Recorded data
------------------------------

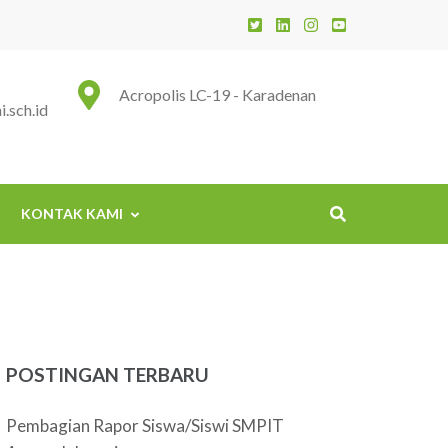
 Insani
Acropolis LC-19 - Karadenan
.sch.id
KONTAK KAMI
POSTINGAN TERBARU
Pembagian Rapor Siswa/Siswi SMPIT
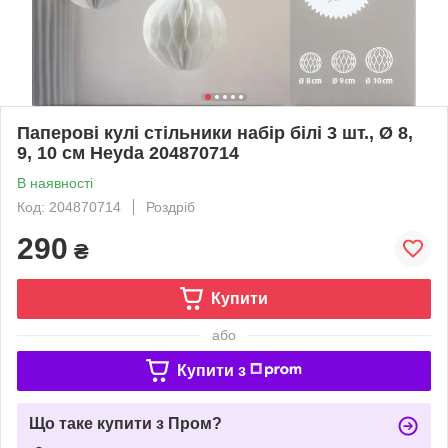
Паперові кулі стільники набір білі 3 шт., Ø 8,
9, 10 см Heyda 204870714
В наявності
Код: 204870714
Роздріб
290
₴
Купити
або
Купити з
Що таке купити з Пром?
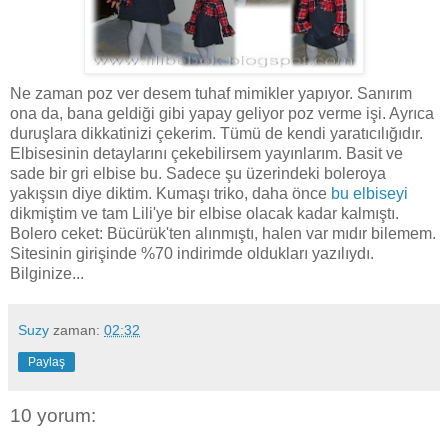
Ne zaman poz ver desem tuhaf mimikler yapıyor. Sanırım
ona da, bana geldiği gibi yapay geliyor poz verme işi. Ayrıca
duruşlara dikkatinizi çekerim. Tümü de kendi yaratıcılığıdır.
Elbisesinin detaylarını çekebilirsem yayınlarım. Basit ve
sade bir gri elbise bu. Sadece şu üzerindeki boleroya
yakışsın diye diktim. Kumaşı triko, daha önce
bu elbiseyi
dikmiştim ve tam Lili'ye bir elbise olacak kadar kalmıştı.
Bolero ceket: Bücürük'ten alınmıştı, halen var mıdır bilemem.
Sitesinin girişinde %70 indirimde oldukları yazılıydı.
Bilginize...
Suzy
zaman:
02:32
Paylaş
10 yorum:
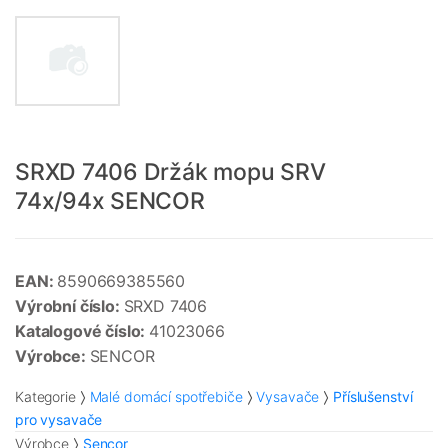
SRXD 7406 Držák mopu SRV
74x/94x SENCOR
EAN:
8590669385560
Výrobní číslo:
SRXD 7406
Katalogové číslo:
41023066
Výrobce:
SENCOR
Kategorie
Malé domácí spotřebiče
Vysavače
Příslušenství
pro vysavače
Výrobce
Sencor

------------------------------

_Prompt:_ An exact reproduction of every record above is required, with no pictures included.

_Response:_
 Insani
Acropolis LC-19 - Karadenan
.sch.id
KONTAK KAMI
POSTINGAN TERBARU
Pembagian Rapor Siswa/Siswi SMPIT
Паперові кулі стільники набір білі 3 шт., Ø 8,
9, 10 см Heyda 204870714
В наявності
Код: 204870714
Роздріб
290
₴
Купити
або
Купити з
Що таке купити з Пром?
Ne zaman poz ver desem tuhaf mimikler yapıyor. Sanırım
ona da, bana geldiği gibi yapay geliyor poz verme işi. Ayrıca
duruşlara dikkatinizi çekerim. Tümü de kendi yaratıcılığıdır.
Elbisesinin detaylarını çekebilirsem yayınlarım. Basit ve
sade bir gri elbise bu. Sadece şu üzerindeki boleroya
yakışsın diye diktim. Kumaşı triko, daha önce
bu elbiseyi
dikmiştim ve tam Lili'ye bir elbise olacak kadar kalmıştı.
Bolero ceket: Bücürük'ten alınmıştı, halen var mıdır bilemem.
Sitesinin girişinde %70 indirimde oldukları yazılıydı.
Bilginize...
Suzy
zaman:
02:32
Paylaş
10 yorum:
SRXD 7406 Držák mopu SRV
74x/94x SENCOR
EAN:
8590669385560
Výrobní číslo:
SRXD 7406
Katalogové číslo:
41023066
Výrobce:
SENCOR
Kategorie
Malé domácí spotřebiče
Vysavače
Příslušenství
pro vysavače
Výrobce
Sencor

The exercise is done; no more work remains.